------ Records provided

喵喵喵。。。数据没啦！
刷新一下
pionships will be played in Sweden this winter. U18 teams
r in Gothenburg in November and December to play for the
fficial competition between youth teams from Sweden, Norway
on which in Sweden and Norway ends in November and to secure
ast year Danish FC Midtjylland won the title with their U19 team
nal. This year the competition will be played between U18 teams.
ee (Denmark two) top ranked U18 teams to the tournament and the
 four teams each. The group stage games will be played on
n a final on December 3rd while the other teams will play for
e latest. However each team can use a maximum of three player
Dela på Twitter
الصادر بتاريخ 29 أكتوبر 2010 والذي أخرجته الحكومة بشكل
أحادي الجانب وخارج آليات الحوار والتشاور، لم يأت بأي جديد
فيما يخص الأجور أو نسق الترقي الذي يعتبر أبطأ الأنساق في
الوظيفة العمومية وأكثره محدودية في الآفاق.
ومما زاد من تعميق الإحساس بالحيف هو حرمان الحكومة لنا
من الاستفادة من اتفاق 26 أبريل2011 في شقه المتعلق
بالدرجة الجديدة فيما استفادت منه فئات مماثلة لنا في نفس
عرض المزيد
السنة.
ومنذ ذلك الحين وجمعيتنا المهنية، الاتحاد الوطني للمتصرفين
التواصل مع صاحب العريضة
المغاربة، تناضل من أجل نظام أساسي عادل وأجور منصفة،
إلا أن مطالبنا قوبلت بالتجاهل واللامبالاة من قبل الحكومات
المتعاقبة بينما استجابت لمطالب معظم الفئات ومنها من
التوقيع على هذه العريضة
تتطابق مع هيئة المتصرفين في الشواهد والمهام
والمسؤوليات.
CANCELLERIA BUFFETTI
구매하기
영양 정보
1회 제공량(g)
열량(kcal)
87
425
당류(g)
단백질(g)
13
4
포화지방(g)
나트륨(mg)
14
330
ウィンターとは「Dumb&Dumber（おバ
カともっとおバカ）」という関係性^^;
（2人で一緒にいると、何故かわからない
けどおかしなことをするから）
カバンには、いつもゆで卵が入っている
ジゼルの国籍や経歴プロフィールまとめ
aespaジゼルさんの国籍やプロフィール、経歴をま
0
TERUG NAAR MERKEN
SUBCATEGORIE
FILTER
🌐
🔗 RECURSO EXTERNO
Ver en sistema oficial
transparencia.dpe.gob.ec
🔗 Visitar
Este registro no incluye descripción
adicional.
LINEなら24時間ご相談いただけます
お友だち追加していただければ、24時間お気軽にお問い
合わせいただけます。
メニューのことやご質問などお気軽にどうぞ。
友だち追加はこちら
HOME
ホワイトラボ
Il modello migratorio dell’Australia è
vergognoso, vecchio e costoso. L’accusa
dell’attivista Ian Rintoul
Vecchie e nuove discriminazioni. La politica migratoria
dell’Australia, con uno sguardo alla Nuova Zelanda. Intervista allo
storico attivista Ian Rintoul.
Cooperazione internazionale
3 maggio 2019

------------
------ Records provided

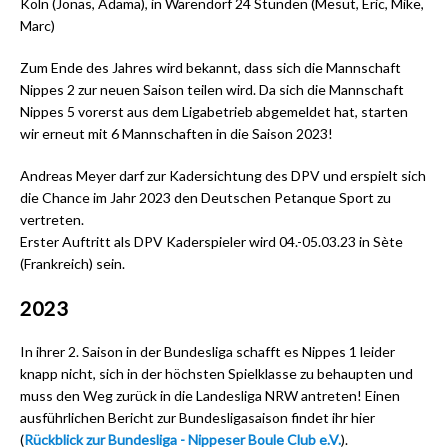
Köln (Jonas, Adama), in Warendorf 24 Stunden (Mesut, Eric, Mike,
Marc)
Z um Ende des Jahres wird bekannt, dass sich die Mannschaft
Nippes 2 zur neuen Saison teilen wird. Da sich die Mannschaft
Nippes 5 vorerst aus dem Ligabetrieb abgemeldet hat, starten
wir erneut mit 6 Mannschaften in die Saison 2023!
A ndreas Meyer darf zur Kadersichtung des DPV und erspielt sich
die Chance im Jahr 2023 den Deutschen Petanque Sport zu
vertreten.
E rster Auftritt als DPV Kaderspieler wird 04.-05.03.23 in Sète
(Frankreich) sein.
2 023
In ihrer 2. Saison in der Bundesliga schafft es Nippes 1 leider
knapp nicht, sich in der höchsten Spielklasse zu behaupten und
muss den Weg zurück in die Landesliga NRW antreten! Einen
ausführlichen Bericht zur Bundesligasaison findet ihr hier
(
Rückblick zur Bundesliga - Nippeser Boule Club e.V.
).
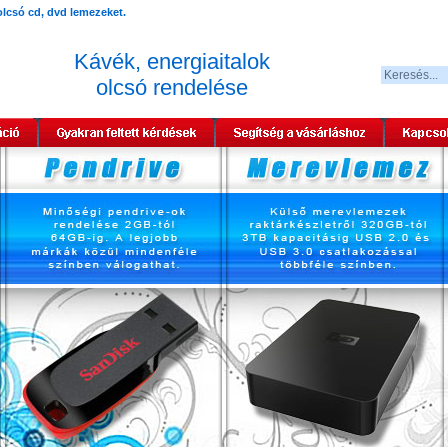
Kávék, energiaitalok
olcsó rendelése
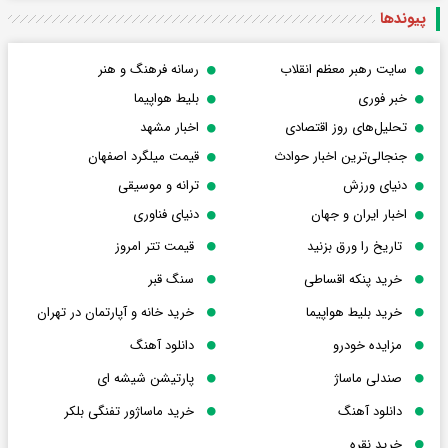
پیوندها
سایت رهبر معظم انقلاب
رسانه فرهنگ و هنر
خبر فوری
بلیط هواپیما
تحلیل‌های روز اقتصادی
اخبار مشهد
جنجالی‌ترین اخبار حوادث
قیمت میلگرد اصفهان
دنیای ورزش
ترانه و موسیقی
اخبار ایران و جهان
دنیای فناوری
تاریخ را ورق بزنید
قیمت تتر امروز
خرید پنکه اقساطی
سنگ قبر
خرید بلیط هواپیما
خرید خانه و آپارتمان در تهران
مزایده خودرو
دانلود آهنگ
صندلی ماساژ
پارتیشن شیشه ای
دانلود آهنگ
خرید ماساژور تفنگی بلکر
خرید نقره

------------

The task -> The answer is each line from the entries above in which the word "Rintoul" occurs.

Solution below ->
dell’attivista Ian Rintoul
storico attivista Ian Rintoul.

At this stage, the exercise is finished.